ACTIVITY: Each line that has the string "pour" must be copied from the records below.
——
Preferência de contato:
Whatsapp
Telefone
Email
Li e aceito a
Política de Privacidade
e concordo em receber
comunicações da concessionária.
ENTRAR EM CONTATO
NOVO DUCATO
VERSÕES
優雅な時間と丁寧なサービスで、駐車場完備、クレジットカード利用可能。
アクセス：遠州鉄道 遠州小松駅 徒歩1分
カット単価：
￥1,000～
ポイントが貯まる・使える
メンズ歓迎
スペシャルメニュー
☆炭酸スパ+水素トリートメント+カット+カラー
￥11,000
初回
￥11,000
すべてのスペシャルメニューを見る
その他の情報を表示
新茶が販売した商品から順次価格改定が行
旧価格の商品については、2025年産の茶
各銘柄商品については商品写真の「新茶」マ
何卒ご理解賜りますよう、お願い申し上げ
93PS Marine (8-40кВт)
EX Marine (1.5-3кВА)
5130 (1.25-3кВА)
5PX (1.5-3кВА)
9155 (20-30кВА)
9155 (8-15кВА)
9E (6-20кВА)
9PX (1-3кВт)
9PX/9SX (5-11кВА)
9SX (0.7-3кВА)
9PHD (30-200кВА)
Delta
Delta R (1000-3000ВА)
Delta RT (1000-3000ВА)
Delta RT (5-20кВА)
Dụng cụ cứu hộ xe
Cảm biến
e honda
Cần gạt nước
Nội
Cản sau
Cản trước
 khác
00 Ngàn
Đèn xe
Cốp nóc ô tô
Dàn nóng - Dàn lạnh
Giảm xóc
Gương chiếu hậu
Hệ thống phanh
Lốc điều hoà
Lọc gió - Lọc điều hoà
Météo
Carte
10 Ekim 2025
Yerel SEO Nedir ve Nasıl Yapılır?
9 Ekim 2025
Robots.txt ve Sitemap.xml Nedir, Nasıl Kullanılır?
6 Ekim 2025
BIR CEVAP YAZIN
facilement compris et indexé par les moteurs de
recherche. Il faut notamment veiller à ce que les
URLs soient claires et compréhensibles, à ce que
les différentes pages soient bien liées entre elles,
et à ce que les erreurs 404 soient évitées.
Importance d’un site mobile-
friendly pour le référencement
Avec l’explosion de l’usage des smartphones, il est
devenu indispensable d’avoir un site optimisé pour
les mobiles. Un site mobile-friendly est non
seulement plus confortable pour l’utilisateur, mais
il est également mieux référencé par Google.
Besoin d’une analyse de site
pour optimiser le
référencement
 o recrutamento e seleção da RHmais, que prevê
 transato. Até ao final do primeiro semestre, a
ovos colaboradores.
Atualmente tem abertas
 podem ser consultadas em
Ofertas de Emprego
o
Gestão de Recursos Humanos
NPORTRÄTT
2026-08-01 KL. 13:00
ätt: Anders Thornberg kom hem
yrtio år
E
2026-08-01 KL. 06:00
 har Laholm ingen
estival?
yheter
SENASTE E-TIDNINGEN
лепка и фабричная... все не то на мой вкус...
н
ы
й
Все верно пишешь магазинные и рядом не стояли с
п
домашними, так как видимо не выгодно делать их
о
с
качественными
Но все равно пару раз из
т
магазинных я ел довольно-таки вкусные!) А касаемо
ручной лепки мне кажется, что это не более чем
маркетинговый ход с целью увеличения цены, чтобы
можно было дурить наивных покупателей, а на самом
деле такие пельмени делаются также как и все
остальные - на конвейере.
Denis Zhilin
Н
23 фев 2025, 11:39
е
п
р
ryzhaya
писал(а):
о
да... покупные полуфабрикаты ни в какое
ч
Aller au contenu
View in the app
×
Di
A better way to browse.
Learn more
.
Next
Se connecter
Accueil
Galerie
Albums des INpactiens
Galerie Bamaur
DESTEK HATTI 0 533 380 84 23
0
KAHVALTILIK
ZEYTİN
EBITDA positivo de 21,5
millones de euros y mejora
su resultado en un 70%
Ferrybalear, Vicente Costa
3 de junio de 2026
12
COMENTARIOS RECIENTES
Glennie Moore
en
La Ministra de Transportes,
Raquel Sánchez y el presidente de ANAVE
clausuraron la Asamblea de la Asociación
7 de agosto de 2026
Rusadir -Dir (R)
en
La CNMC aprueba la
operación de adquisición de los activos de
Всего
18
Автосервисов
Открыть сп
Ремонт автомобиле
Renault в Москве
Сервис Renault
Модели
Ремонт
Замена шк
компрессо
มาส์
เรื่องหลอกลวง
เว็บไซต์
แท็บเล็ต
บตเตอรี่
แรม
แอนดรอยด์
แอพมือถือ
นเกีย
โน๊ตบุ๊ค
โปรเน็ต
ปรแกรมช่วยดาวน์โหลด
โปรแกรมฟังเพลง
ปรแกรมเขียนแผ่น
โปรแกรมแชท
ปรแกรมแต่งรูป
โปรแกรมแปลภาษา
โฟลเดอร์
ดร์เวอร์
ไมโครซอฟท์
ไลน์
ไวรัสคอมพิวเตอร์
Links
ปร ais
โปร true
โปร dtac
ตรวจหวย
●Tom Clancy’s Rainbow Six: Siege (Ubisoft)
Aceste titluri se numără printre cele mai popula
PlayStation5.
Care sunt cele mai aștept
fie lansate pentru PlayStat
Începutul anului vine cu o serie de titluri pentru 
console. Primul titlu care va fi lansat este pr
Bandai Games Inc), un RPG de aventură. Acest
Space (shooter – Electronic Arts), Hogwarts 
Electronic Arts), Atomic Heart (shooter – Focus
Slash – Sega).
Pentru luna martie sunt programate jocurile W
——
FINISHED TASK:
friendly pour le référencement
devenu indispensable d’avoir un site optimisé pour
seulement plus confortable pour l’utilisateur, mais
pour optimiser le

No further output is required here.